Thanks to some character encoding and translation fun (okay, rigmorale), I was able to chat with a Russian guy today in his native language, even though he knew very little English and I knew only two or three words of Russian.
My IRC client interprets all incoming bytes as cp1252, the standard Windows character set. This is usually annoying, but on this occasion it proved helpful since the guy dropped by unannounced in a public channel and started typing words such as "ÎÁÄÅÀÓØ". I've been through this sort of thing before in other channels, so I was able to guess from experience that the character encoding was iso-8859-5, a Cyrillic charset. In fact, he was using the other popular Cyrillic charset, koi8-r, and he understood enough of what I was saying in English to inform me of that.
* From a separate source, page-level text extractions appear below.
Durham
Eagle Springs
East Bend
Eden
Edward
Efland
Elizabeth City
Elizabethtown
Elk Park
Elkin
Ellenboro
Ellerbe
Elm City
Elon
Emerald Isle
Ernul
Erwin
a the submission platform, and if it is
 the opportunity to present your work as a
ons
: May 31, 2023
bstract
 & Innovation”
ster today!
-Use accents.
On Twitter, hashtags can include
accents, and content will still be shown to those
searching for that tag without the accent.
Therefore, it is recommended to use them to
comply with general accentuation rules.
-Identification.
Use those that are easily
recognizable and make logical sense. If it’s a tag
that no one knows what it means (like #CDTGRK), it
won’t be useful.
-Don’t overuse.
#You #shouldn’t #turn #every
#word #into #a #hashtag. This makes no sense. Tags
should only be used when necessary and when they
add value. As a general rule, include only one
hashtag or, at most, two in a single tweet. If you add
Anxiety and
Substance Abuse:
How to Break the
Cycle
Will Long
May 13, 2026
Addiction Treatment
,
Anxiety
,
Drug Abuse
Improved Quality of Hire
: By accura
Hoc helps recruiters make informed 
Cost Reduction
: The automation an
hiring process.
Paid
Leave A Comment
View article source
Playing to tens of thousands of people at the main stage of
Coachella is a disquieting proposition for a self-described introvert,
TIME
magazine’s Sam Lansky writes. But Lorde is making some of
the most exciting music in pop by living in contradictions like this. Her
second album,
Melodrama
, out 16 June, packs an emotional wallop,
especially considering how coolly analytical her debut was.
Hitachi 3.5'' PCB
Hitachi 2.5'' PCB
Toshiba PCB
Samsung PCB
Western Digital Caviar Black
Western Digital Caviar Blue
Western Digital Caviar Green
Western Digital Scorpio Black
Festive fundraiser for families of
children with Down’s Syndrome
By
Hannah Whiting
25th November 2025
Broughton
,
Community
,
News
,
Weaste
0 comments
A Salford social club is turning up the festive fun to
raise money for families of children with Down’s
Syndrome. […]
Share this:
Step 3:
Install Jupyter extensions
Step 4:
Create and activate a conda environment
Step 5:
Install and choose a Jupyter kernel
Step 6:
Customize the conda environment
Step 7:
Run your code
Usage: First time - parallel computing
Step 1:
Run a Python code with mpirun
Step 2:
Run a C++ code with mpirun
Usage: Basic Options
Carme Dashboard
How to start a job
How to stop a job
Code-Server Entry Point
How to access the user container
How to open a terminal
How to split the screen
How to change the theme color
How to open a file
Then I recoded his koi8-r as utf-8 and spat it back at him. He realised that I meant we use utf-8, and he switched to utf-8 for us. I was at least able then to read the Cyrillic in the HTML logs, but I still had no idea what it meant. When this has happened in the past, I've Googled for Russian-to-English translation services but not found any decent ones. But I thought I might as well give it another go, and I came across PROMPT-Online, which turned out to be awesome.
So then I was able to conduct the conversation as follows. The Russian guy would type a line to me. I would copy that line, in utf-8 wrongly interpreted as cp1252, and paste it into my Encoding Normaliser service with the option u-cp1252 to utf-8. Then I'd copy the result and paste it into the Russian-to-English translation form to find out what he's said. When I wanted to paste a reply to him, I'd type my response into the English-to-Russian conversion form, and copy the result into the Encoding Normaliser again, this time selecting - to pyraw, which prints out escaped byte sequences such as \xc3\x8e\xc3, etc. Then I'd take that and put it into Python, saying something like "print '\xc3\x8e\xc3[...]'", which would print out the bytes for me, ready to copy into IRC and send.
This made for a rather slow conversation, but it worked! Barely a word of one another's language understood, and we still managed to communicate pretty well—to about the level that two 10 year old pen pals would communicate, I would say. One of the factors is that you have to write in extremely simple terms into the translation service so that it doesn't get mangled; but not only do you have to be simple, you have to be translation-unambiguous. In other words, you have to avoid words that have multiples senses. One additional technique that I used was to put synonyms in parentheses after particularly difficult or ambiguous words.
I suppose for French and similar languages, this process would be no big deal, something not even worth commenting on, and so really the main barrier was the accessibility problems that Russian poses to non-Cyrillic language speakers. I'm really glad that it was possible to overcome it. Incidentally, прикольно means "cool". The translation service didn't know that, so I Googled for it instead.